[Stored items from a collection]
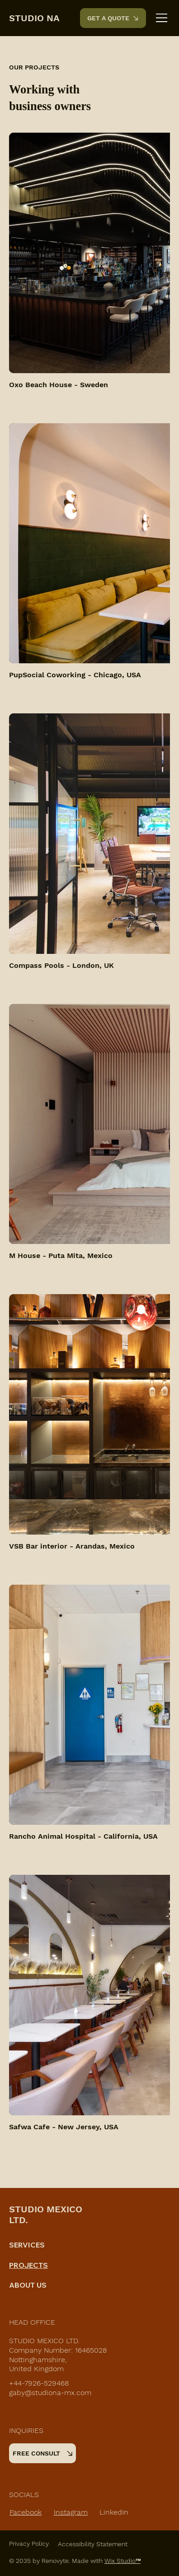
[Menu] (162, 17)
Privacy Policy (29, 2543)
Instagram (71, 2512)
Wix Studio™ (122, 2560)
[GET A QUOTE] (113, 18)
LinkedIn (113, 2512)
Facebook (25, 2512)
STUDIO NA (34, 18)
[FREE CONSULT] (42, 2453)
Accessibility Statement (92, 2544)
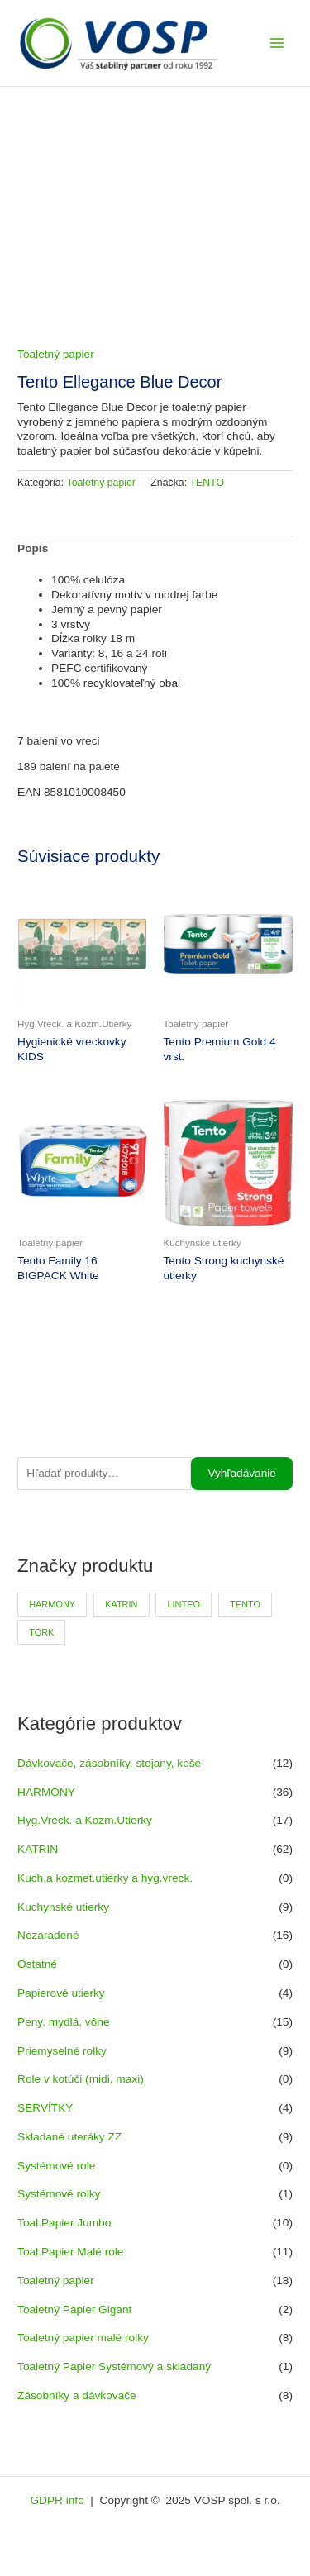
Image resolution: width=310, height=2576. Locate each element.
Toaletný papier (55, 2280)
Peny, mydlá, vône (63, 2022)
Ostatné (37, 1964)
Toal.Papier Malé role (70, 2251)
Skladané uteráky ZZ (69, 2137)
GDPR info (58, 2500)
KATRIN (37, 1849)
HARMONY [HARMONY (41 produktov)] (52, 1604)
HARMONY (46, 1792)
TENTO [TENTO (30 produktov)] (245, 1604)
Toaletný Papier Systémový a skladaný (114, 2366)
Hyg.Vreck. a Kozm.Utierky (84, 1820)
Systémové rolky (58, 2194)
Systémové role (56, 2165)
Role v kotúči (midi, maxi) (80, 2079)
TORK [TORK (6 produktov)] (41, 1632)
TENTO (207, 482)
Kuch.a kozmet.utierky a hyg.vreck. (105, 1878)
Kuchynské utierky (63, 1907)
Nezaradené (48, 1935)
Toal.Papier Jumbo (64, 2223)
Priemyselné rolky (62, 2051)
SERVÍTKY (45, 2108)
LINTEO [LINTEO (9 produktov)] (184, 1604)
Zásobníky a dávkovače (76, 2395)
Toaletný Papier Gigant (74, 2309)
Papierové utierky (61, 1993)
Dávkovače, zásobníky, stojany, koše (109, 1763)
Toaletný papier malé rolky (83, 2337)
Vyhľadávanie (241, 1473)
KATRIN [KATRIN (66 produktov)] (121, 1604)
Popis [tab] (32, 548)
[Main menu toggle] (277, 43)
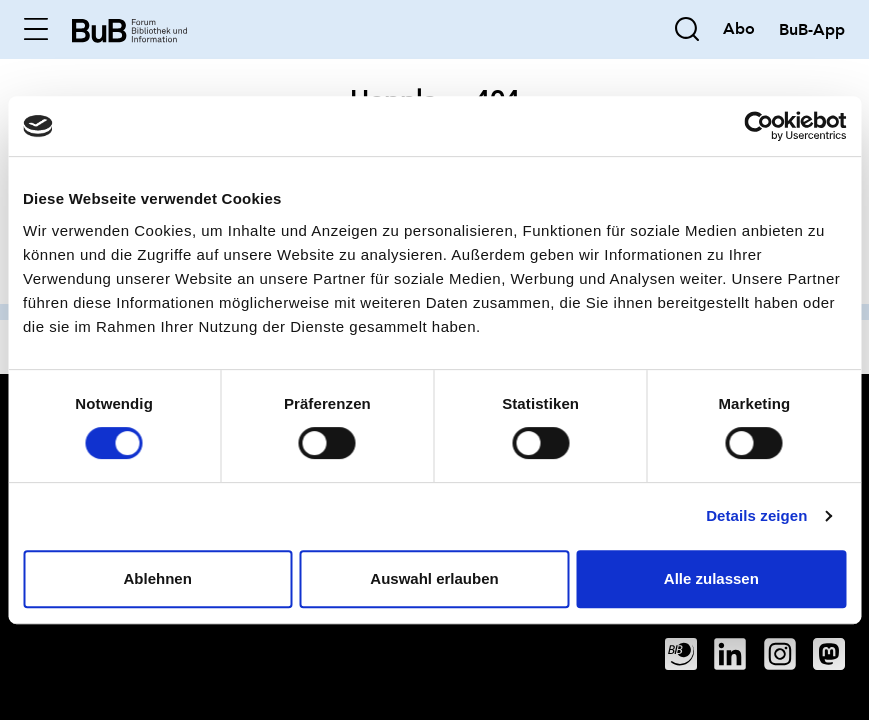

§ About this exercise: Say how many lines of the records include the string "Toaletný"; the number alone is enough.

§ Solved exercise: 4